Dynamic Earth Holyrood Gait Royal Mile Edinburgh
Dynamic Earth is a science centre in Edinburgh. The centre opened in 1999. The building’s structure consists of a steel mast-supported membrane stretched over a steel skeleton. Dynamic Earth takes you on a journey through our planet’s past, present and future, with interactive exhibits and impressive technology, including a 4D and 3D experience. Beginning with the Big Bang, children and adults alike can witness the creation of the Earth, follow the planet through its evolution and even catch glimpses of the earth’s future. The best way by foot to get to Our Dynamic Earth is down Reid’s Close of the Canongate Royal Mile or by car Down Holyrood Road from the west and past the Palace of Holyrood House from the east.
Vallence’s Entry Canongate Royal Mile Edinburgh
Vallence’s Entry was named after Adam Vallange who owned land here. Once named Valentine’s Entry circa 1830 Adam Vallange was a barber by trade and his land stood next to the Duke of Queensberry’s Land.

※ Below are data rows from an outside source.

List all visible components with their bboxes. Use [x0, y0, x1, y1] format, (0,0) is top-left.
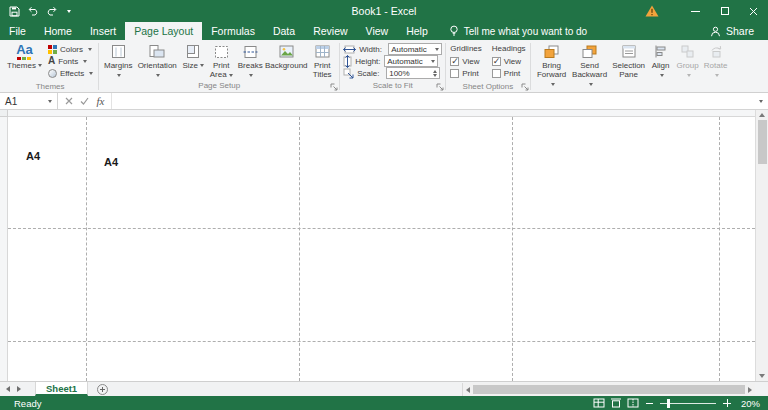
- height-combobox[interactable]: Automatic: [384, 55, 438, 67]
- zoom-slider[interactable]: [660, 403, 716, 404]
- themes-group-label: Themes: [2, 81, 98, 93]
- insert-function-button[interactable]: fx: [93, 93, 108, 109]
- tab-data[interactable]: Data: [264, 22, 304, 40]
- align-button[interactable]: Align: [648, 42, 674, 90]
- formula-input[interactable]: [112, 93, 752, 109]
- checkbox-icon[interactable]: [450, 57, 459, 66]
- scale-height-row: Height: Automatic: [343, 55, 442, 67]
- checkbox-icon[interactable]: [492, 57, 501, 66]
- scroll-down-icon[interactable]: [759, 374, 765, 378]
- page-setup-group-label: Page Setup: [99, 80, 339, 92]
- breaks-button[interactable]: Breaks: [236, 42, 264, 80]
- column-headers[interactable]: [8, 110, 755, 117]
- spinner-icon[interactable]: [433, 70, 437, 77]
- zoom-out-button[interactable]: [646, 403, 653, 404]
- next-sheet-icon[interactable]: [17, 386, 21, 392]
- headings-view-checkbox[interactable]: View: [492, 55, 526, 67]
- checkbox-icon[interactable]: [450, 69, 459, 78]
- checkbox-icon[interactable]: [492, 69, 501, 78]
- scale-icon: [343, 68, 354, 79]
- formula-bar-expand-button[interactable]: [752, 93, 768, 109]
- scroll-left-icon[interactable]: [466, 387, 470, 393]
- scale-to-fit-group: Width: Automatic Height: Automatic Scale…: [340, 41, 445, 92]
- cancel-button[interactable]: [61, 93, 76, 109]
- customize-qat-caret-icon[interactable]: [67, 10, 71, 13]
- size-button[interactable]: Size: [180, 42, 206, 80]
- minimize-button[interactable]: [681, 0, 710, 22]
- tab-page-layout[interactable]: Page Layout: [125, 22, 202, 40]
- sheet-nav-arrows: [0, 382, 27, 396]
- selection-pane-button[interactable]: Selection Pane: [610, 42, 648, 90]
- minimize-icon: [691, 11, 700, 12]
- send-backward-button[interactable]: Send Backward: [570, 42, 610, 90]
- page-break-preview-button[interactable]: [627, 398, 639, 408]
- zoom-level[interactable]: 20%: [738, 398, 760, 409]
- select-all-corner[interactable]: [0, 110, 8, 117]
- horizontal-scroll-thumb[interactable]: [473, 385, 745, 394]
- horizontal-scrollbar[interactable]: [462, 383, 755, 396]
- margins-button[interactable]: Margins: [102, 42, 134, 80]
- scroll-right-icon[interactable]: [748, 387, 752, 393]
- row-headers[interactable]: [0, 117, 8, 381]
- tab-insert[interactable]: Insert: [81, 22, 125, 40]
- headings-print-checkbox[interactable]: Print: [492, 67, 526, 79]
- headings-header: Headings: [492, 43, 526, 55]
- dropdown-caret-icon: [551, 83, 555, 86]
- scale-to-fit-dialog-launcher[interactable]: [436, 83, 444, 91]
- page-layout-view-button[interactable]: [610, 398, 622, 408]
- width-combobox[interactable]: Automatic: [388, 43, 442, 55]
- tab-view[interactable]: View: [357, 22, 398, 40]
- tab-review[interactable]: Review: [304, 22, 356, 40]
- orientation-icon: [149, 43, 165, 60]
- zoom-slider-thumb[interactable]: [667, 399, 670, 408]
- previous-sheet-icon[interactable]: [6, 386, 10, 392]
- scroll-up-icon[interactable]: [759, 113, 765, 117]
- worksheet-grid[interactable]: A4 A4: [0, 110, 755, 381]
- colors-icon: [48, 45, 57, 54]
- theme-colors-button[interactable]: Colors: [46, 43, 95, 55]
- orientation-button[interactable]: Orientation: [134, 42, 180, 80]
- ribbon-tab-row: File Home Insert Page Layout Formulas Da…: [0, 22, 768, 40]
- tab-home[interactable]: Home: [35, 22, 81, 40]
- redo-icon[interactable]: [46, 6, 58, 16]
- ribbon: Aa Themes Colors A Fonts Effects: [0, 40, 768, 93]
- themes-button[interactable]: Aa Themes: [5, 42, 44, 81]
- sheet-options-dialog-launcher[interactable]: [521, 83, 529, 91]
- scale-input[interactable]: 100%: [386, 67, 440, 79]
- theme-effects-button[interactable]: Effects: [46, 67, 95, 79]
- maximize-button[interactable]: [710, 0, 739, 22]
- share-button[interactable]: Share: [710, 22, 768, 40]
- tell-me-box[interactable]: Tell me what you want to do: [449, 22, 587, 40]
- background-button[interactable]: Background: [264, 42, 308, 80]
- save-icon[interactable]: [9, 6, 20, 17]
- page-setup-dialog-launcher[interactable]: [330, 83, 338, 91]
- x-icon: [65, 97, 73, 105]
- tab-formulas[interactable]: Formulas: [202, 22, 264, 40]
- dropdown-caret-icon: [660, 74, 664, 77]
- vertical-scroll-thumb[interactable]: [758, 120, 767, 164]
- zoom-in-button[interactable]: [723, 399, 731, 407]
- vertical-scrollbar[interactable]: [755, 110, 768, 381]
- tab-file[interactable]: File: [0, 22, 35, 40]
- close-button[interactable]: [739, 0, 768, 22]
- sheet-options-group: Gridlines View Print Headings View: [446, 41, 529, 92]
- normal-view-button[interactable]: [593, 398, 605, 408]
- undo-icon[interactable]: [27, 6, 39, 16]
- tab-help[interactable]: Help: [397, 22, 437, 40]
- scale-to-fit-group-label: Scale to Fit: [340, 80, 445, 92]
- print-area-button[interactable]: Print Area: [206, 42, 236, 80]
- quick-access-toolbar: [0, 6, 71, 17]
- alert-warning-icon[interactable]: [645, 5, 659, 17]
- name-box[interactable]: A1: [0, 93, 58, 109]
- new-sheet-button[interactable]: [97, 384, 108, 395]
- enter-button[interactable]: [77, 93, 92, 109]
- bring-forward-button[interactable]: Bring Forward: [534, 42, 570, 90]
- theme-fonts-button[interactable]: A Fonts: [46, 55, 95, 67]
- print-titles-button[interactable]: Print Titles: [308, 42, 336, 80]
- lightbulb-icon: [449, 25, 459, 37]
- sheet-tab-sheet1[interactable]: Sheet1: [35, 382, 88, 396]
- gridlines-print-checkbox[interactable]: Print: [450, 67, 482, 79]
- tell-me-label: Tell me what you want to do: [464, 26, 587, 37]
- dropdown-caret-icon: [435, 48, 439, 51]
- gridlines-view-checkbox[interactable]: View: [450, 55, 482, 67]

Queensberry House Canongate Royal Mile Edinburgh
The Duke of Queensberry resided in a stately mansion till his death in 1695 and his family continued residence until 1803. At that time it was changed into a hospital and in 1834 it became a refuge for the poor. In 1945 it became and Old peoples home and in 1997 the Scottish government closed the home and moved the residents to enable the Scottish Parliament building to be constructed. On the Pavement of the Canongate between Vallance’s Entry and Queensberry House is the Canongate Wellhead dated 1817. This would have been where the residence of the canongate would get their drinking water. The wealthy land owners would have caddies to fetch water from the wellhead to their houses.
The Scottish Parliament Building (Main Entrance Horse Wynd)
On this land previous to the parliament Building, after Queensberry House, stood four close’s Cumming’s Close, Thomson’s Close, Penman’s Close and Charter’s Close. In Horse Wynd was a Brewery and prior to that was Lothian Hut a mansion House built by William Lothian 3rd Marquis of Lothian in 1750. The Lothian Hut (mansion House) was demolished in 1825 the last occupant being Dugald Stewart a Scottish philosopher and mathematician joint founder of the Royal Society of Edinburgh I 1783. He was born in Edinburgh on the 22 November 1753 and died 11 June 1828. A memorial to Dugald Stewart stands on Calton Hill Edinburgh.